リダイレクト URL: 正しいリダイレクト URL であることを確認します。これは、以下の「ステップ 2: OAuth クライアントを Tableau Server に追加する」の登録プロセスで必要になります。
https://<your_tableau_server_url>.com/auth/add_oauth_token
ステップ 2: OAuth クライアントを Tableau Server に追加する
以下の手順に従って、カスタム OAuth クライアントをサイトに登録します。
(バージョン 2024.1 以前) Tableau Server コンピューターで次の 2 つのコマンドを実行し、Snowflake OAuth サービスを有効にします。
tsm configuration set -k native_api.enable_snowflake_privatelink_on_server -v truetsm pending-changes apply注: バージョン 2024.2 以降では、Snowflake プライベート接続を使用しているかどうかに関係なく、手順 1 をスキップします。

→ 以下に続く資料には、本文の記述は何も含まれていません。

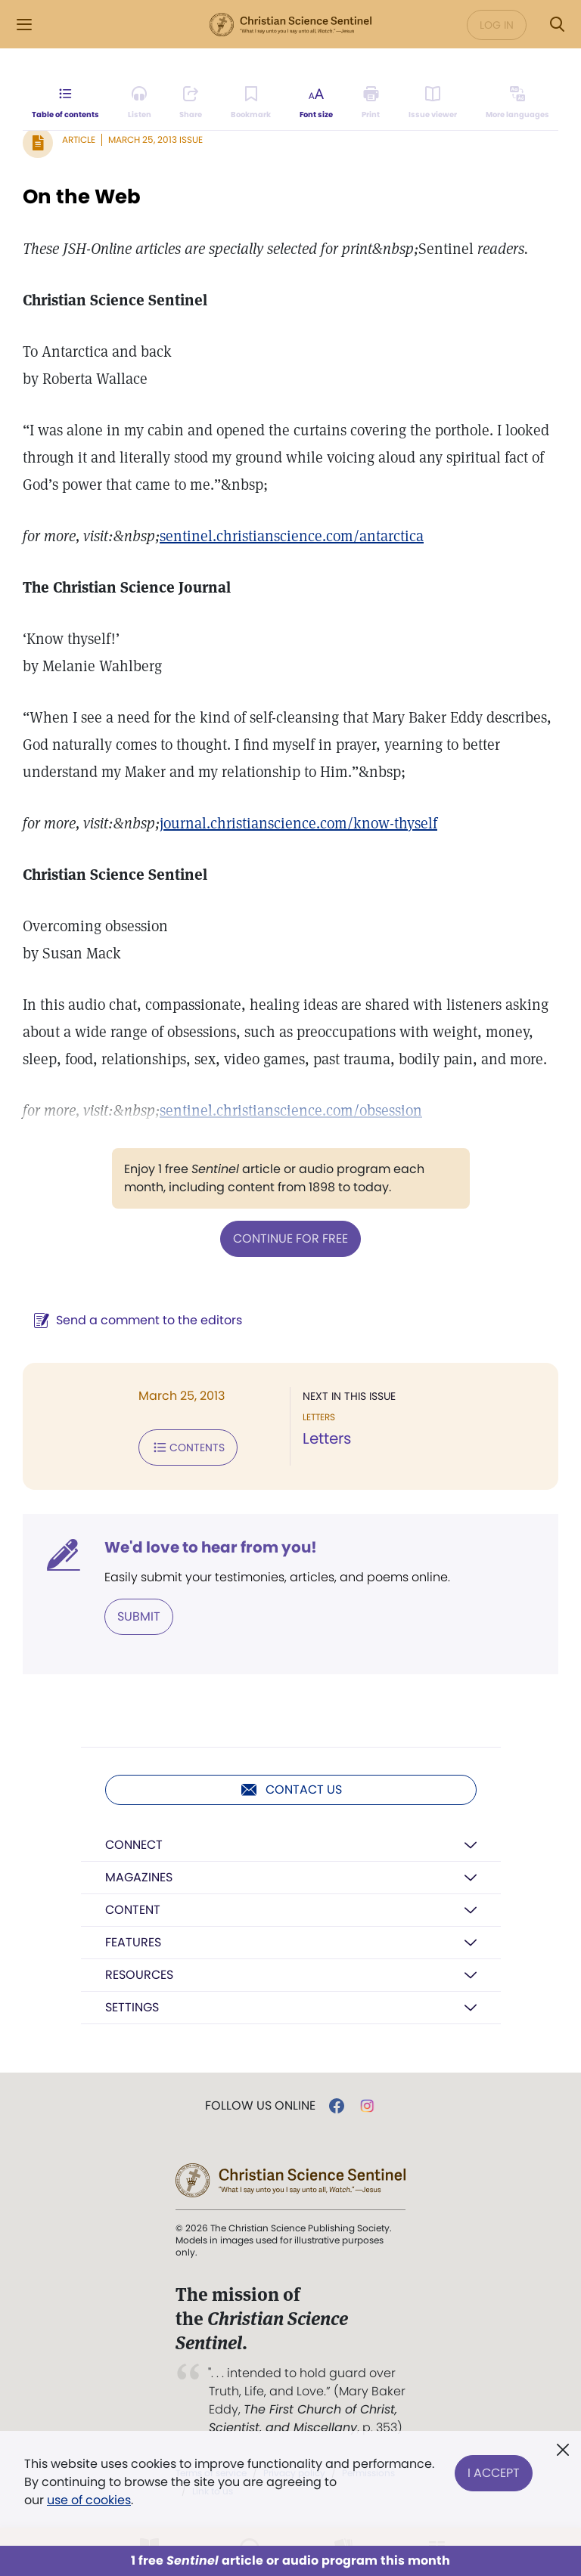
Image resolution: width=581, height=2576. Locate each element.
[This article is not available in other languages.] (517, 103)
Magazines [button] (138, 1877)
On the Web (82, 196)
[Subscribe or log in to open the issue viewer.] (432, 103)
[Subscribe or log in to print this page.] (371, 103)
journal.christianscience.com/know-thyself (298, 823)
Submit (138, 1616)
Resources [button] (139, 1974)
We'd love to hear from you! (210, 1547)
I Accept (494, 2473)
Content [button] (132, 1909)
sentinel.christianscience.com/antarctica (292, 536)
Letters (327, 1438)
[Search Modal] (557, 24)
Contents (188, 1447)
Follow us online (260, 2106)
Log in (497, 25)
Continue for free (290, 1238)
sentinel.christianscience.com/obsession (291, 1110)
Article (78, 139)
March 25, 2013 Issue (155, 139)
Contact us (291, 1790)
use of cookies (89, 2500)
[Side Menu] (24, 24)
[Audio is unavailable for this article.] (139, 103)
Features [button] (133, 1942)
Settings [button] (132, 2007)
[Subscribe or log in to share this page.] (190, 103)
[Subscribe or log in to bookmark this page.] (251, 103)
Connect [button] (134, 1844)
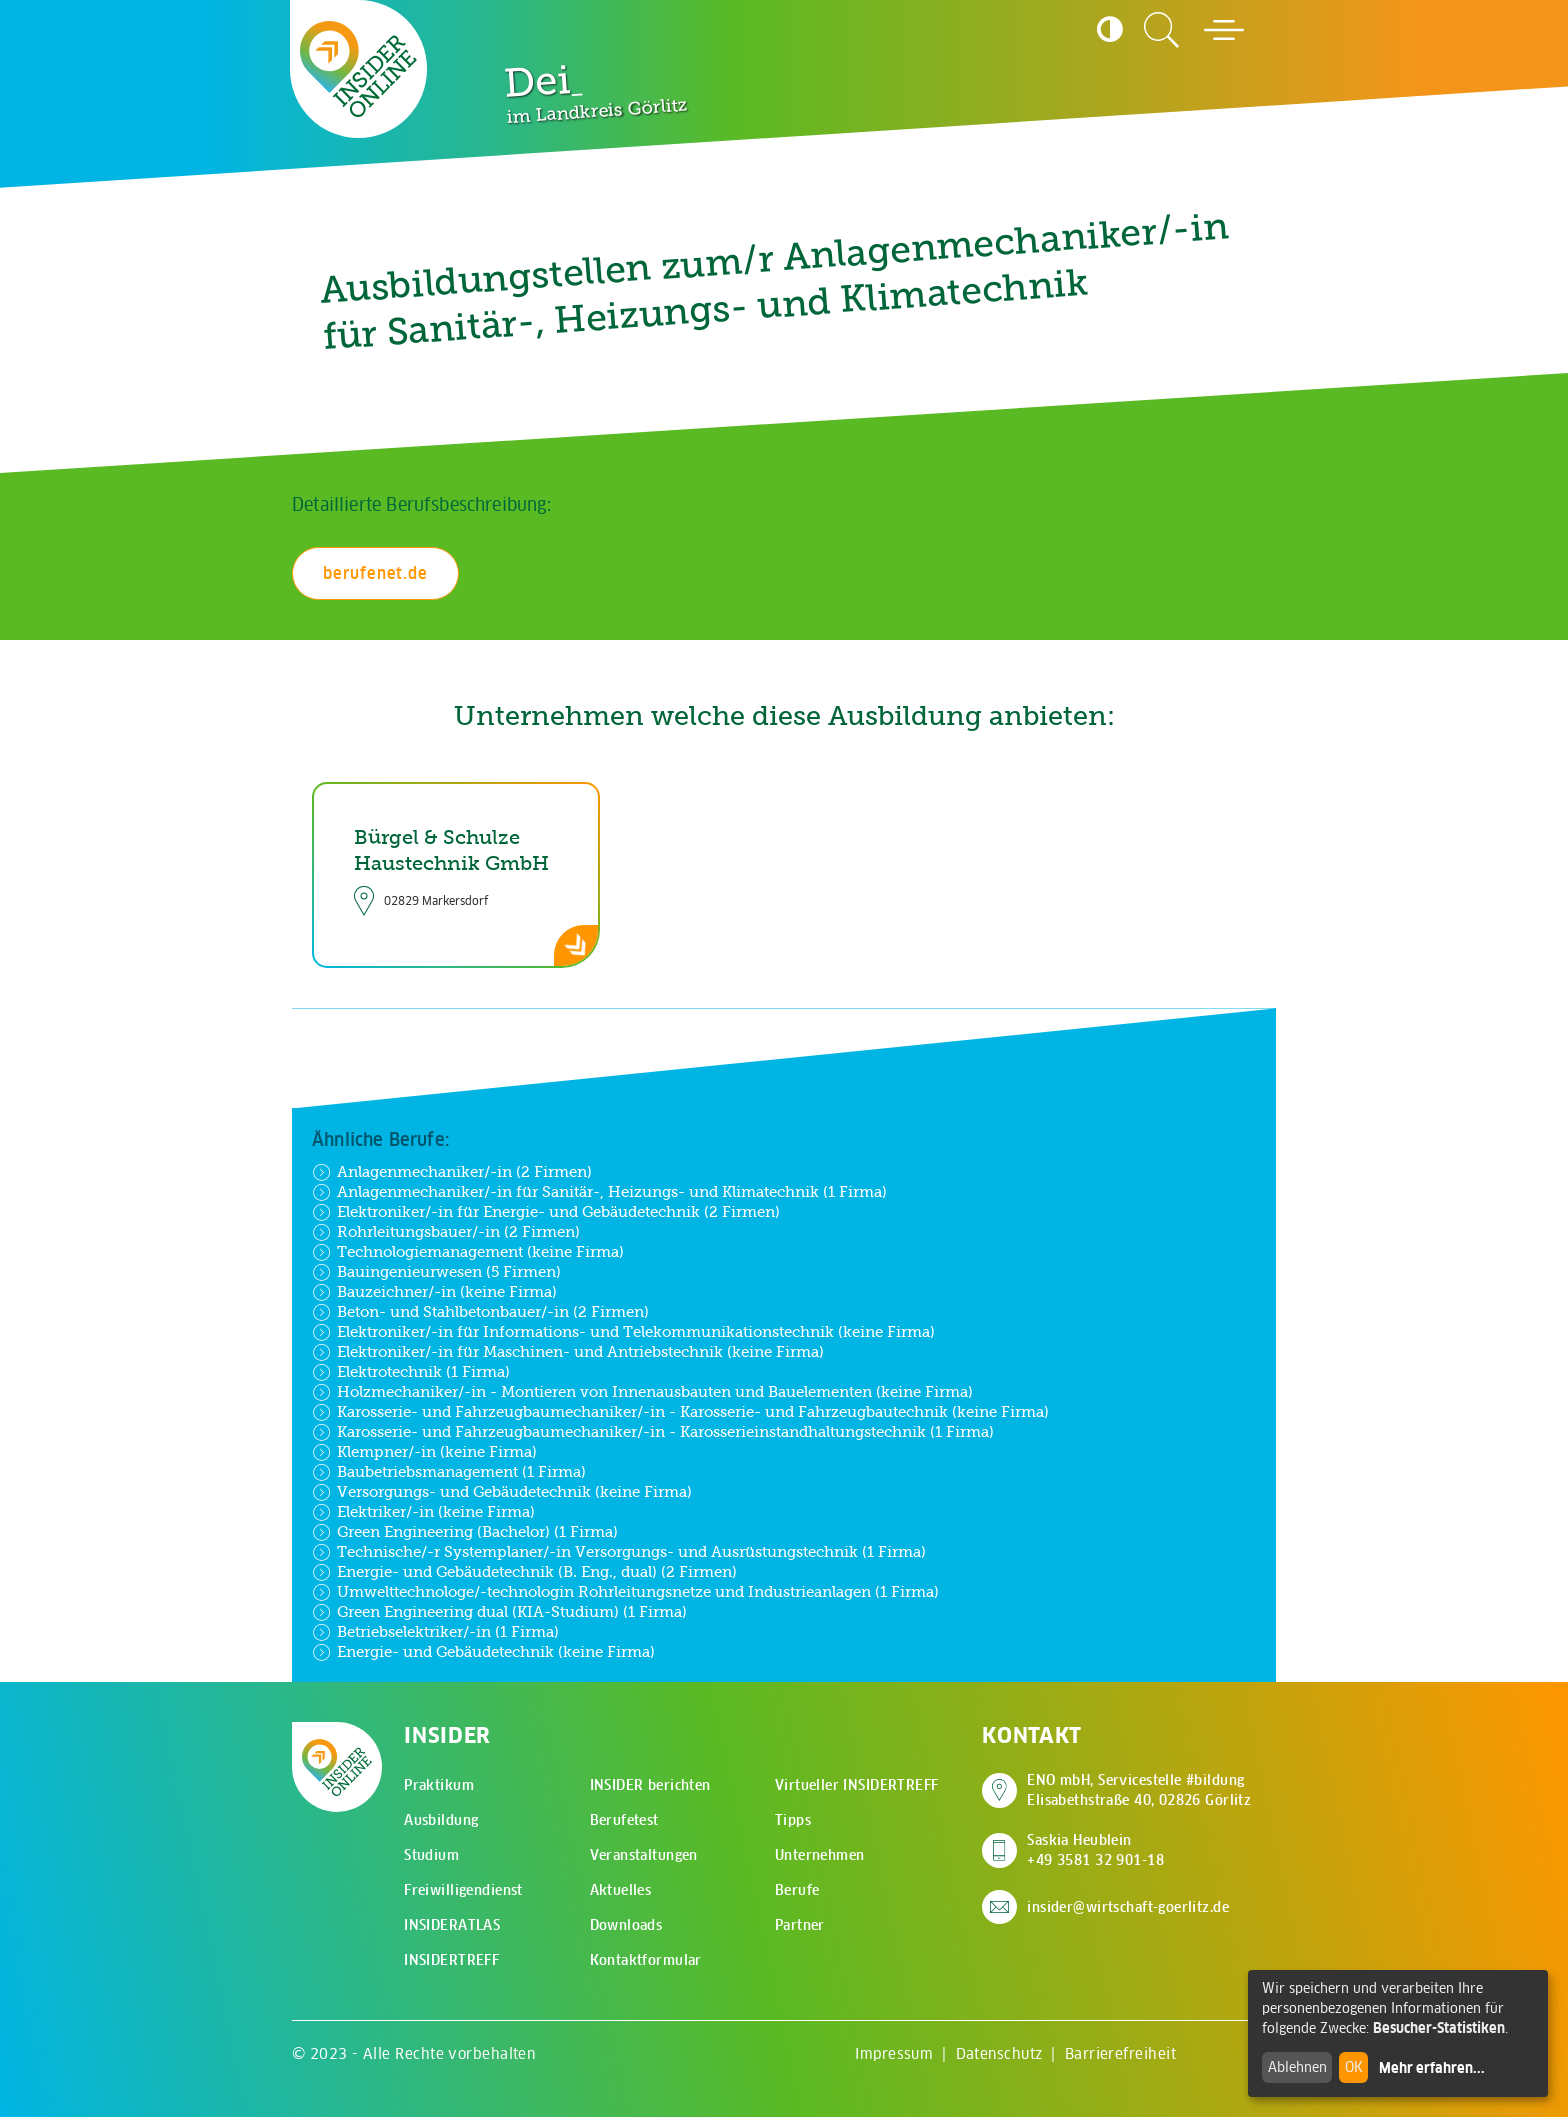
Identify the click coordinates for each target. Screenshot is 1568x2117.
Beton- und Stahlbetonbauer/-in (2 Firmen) (480, 1312)
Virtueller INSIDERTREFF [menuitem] (857, 1785)
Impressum (894, 2053)
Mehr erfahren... (1432, 2068)
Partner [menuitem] (800, 1925)
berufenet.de (375, 573)
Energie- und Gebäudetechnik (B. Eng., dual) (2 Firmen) (524, 1572)
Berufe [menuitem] (797, 1890)
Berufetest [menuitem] (624, 1820)
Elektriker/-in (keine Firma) (423, 1512)
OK (1354, 2067)
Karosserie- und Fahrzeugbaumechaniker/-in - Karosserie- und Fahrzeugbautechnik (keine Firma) (680, 1412)
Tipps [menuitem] (793, 1820)
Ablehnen (1297, 2067)
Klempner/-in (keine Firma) (424, 1452)
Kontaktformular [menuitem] (646, 1960)
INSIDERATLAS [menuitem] (452, 1925)
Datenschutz (999, 2053)
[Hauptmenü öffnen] (1224, 30)
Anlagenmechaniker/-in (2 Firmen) (452, 1172)
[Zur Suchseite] (1162, 30)
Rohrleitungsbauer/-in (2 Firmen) (446, 1232)
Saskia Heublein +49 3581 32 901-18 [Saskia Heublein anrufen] (1095, 1850)
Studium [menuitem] (431, 1855)
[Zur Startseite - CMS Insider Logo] (359, 68)
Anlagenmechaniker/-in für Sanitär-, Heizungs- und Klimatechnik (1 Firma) (599, 1192)
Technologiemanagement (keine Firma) (468, 1252)
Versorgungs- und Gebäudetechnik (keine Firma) (502, 1492)
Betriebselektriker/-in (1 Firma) (435, 1632)
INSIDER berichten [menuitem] (650, 1785)
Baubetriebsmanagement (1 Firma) (449, 1472)
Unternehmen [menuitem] (820, 1855)
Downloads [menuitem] (626, 1925)
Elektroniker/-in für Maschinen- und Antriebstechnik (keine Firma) (568, 1352)
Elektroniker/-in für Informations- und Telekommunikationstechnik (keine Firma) (623, 1332)
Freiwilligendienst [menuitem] (463, 1890)
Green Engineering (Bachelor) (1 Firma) (465, 1532)
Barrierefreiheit (1120, 2053)
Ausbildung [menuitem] (441, 1820)
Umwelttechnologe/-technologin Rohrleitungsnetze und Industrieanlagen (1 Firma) (625, 1592)
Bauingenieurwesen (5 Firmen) (436, 1272)
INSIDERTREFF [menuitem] (451, 1960)
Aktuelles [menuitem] (621, 1890)
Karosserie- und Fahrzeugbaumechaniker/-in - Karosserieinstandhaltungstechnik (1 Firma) (653, 1432)
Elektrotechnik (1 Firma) (411, 1372)
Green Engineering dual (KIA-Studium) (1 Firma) (499, 1612)
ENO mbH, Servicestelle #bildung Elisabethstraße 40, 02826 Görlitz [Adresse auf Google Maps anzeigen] (1139, 1790)
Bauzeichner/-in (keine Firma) (434, 1292)
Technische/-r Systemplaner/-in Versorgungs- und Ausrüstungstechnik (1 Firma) (619, 1552)
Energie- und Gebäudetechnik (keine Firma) (483, 1652)
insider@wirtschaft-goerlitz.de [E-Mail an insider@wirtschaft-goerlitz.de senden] (1128, 1907)
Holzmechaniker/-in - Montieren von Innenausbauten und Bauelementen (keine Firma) (642, 1392)
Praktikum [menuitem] (439, 1785)
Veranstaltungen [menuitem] (644, 1855)
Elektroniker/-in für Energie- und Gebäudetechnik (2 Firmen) (546, 1212)
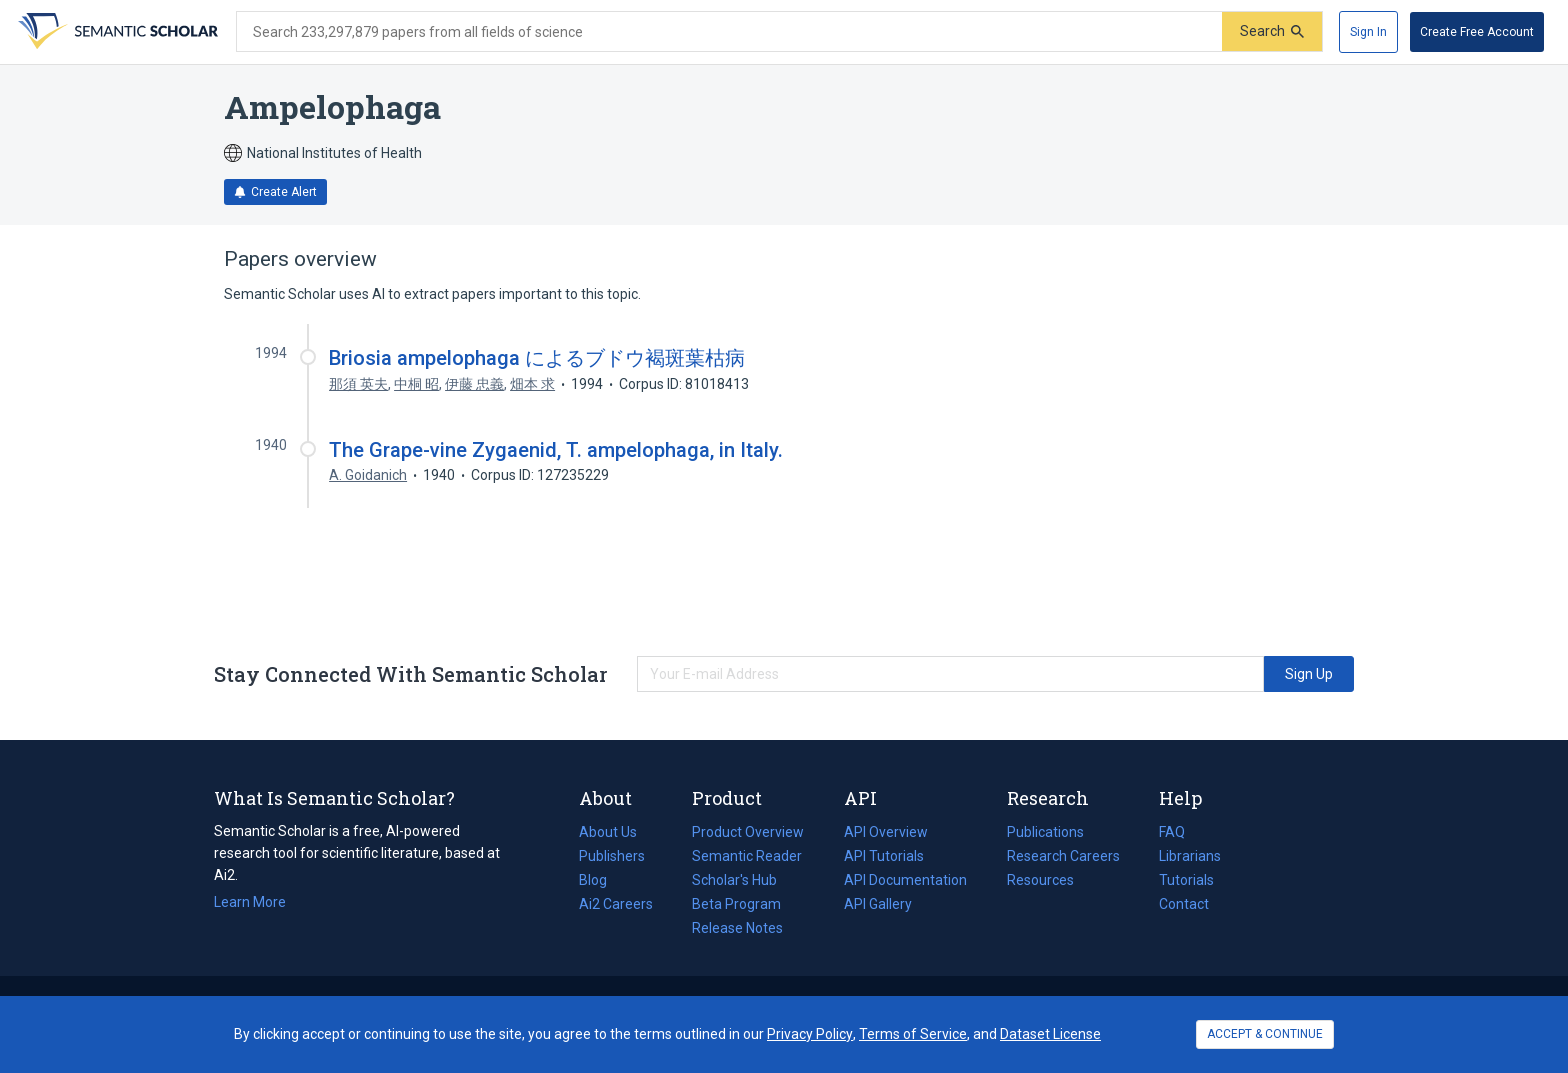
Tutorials (1186, 880)
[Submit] (1272, 31)
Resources (1040, 880)
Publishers (612, 856)
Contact (1184, 904)
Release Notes (737, 928)
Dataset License (1050, 1034)
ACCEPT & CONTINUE (1265, 1034)
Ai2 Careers (616, 904)
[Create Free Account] (1477, 32)
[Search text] (729, 32)
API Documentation (905, 880)
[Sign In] (1368, 32)
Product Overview (748, 832)
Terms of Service (913, 1034)
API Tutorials (884, 856)
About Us (608, 832)
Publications (1045, 832)
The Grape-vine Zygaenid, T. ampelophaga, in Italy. (556, 450)
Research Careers (1063, 856)
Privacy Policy (810, 1034)
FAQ (1172, 832)
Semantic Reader (747, 856)
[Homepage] (116, 32)
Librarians (1190, 856)
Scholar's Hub (734, 880)
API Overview (886, 832)
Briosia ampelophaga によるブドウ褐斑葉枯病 (537, 358)
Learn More (250, 902)
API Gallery (878, 904)
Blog (601, 880)
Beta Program (736, 904)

管理者の認証資格情報を使用して Tableau Server にサインインし、[設定] ページに移動します。
[OAuth Clients Registry (OAuth クライアント レジストリ)] で、[Add OAuth Client (Oauth クライアントの追加)] ボタンをクリックします。
上記のステップ 1 の情報を含む、必要な情報を入力します。
[接続タイプ] で、カスタム OAuth クライアントを設定するコネクタを選択します。
複数の OAuth クライアントを登録する場合は、[OAuth インスタンス URL] に情報を入力する必要があります。それ以外の場合は、任意で入力してください。
クライアント ID、クライアント シークレット、リダイレクト URL には、上記のステップ 1 で準備した情報を入力します。
[Add OAuth Client (Oauthクライアントの追加)] ボタンをクリックして、登録プロセスを完了します。

[設定] ページの下部または上部にある [保存] ボタンをクリックして、変更を保存します。
ステップ 3: 保存済みの認証資格情報を検証して更新する
データ アクセスが中断されないようにするため、サーバー管理者 (およびサイト ユーザー) は、以前に保存した認証資格情報を削除してから、サイトのカスタム Oauth クライアントを使用できるように再度追加する必要があります。
[マイ アカウント設定] ページに移動します。
[データ ソースの保存済み認証資格情報] で、次の手順を実行します。
上記の「ステップ 2: OAuth クライアントを Tableau Server に追加する」で設定したカスタム OAuth クライアントのコネクタについて、既存の保存済み認証資格情報の横にある [削除] をクリックします。
コネクタ名の横にある [追加] をクリックし、プロンプトに従って 1) 上記の「ステップ 2: OAuth クライアントを Tableau Server に追加する」で設定したカスタム OAuth クライアントに接続し、2) 最新の認証資格情報を保存します。
ステップ 4: 保存した認証資格情報を更新するようにユーザーに通知する
上記の「ステップ 2: OAuth クライアントを Tableau Server に追加する」で設定したカスタム OAuth クライアントのコネクタについて、保存済み認証資格情報を更新するようにサイト ユーザーに通知します。サイトのユーザーは、保存済み認証資格情報の更新で説明されている手順を使用して、保存された認証資格情報を更新できます。
OAuth 認証用フォワード プロキシ
Tableau Server の Oauth 認証を使用したフォワード プロキシの設定 (Windows のみ) の詳細については、Tableau ヘルプの「OAuth 認証用フォワード プロキシの設定」(新しいウィンドウでリンクが開く)を参照してください。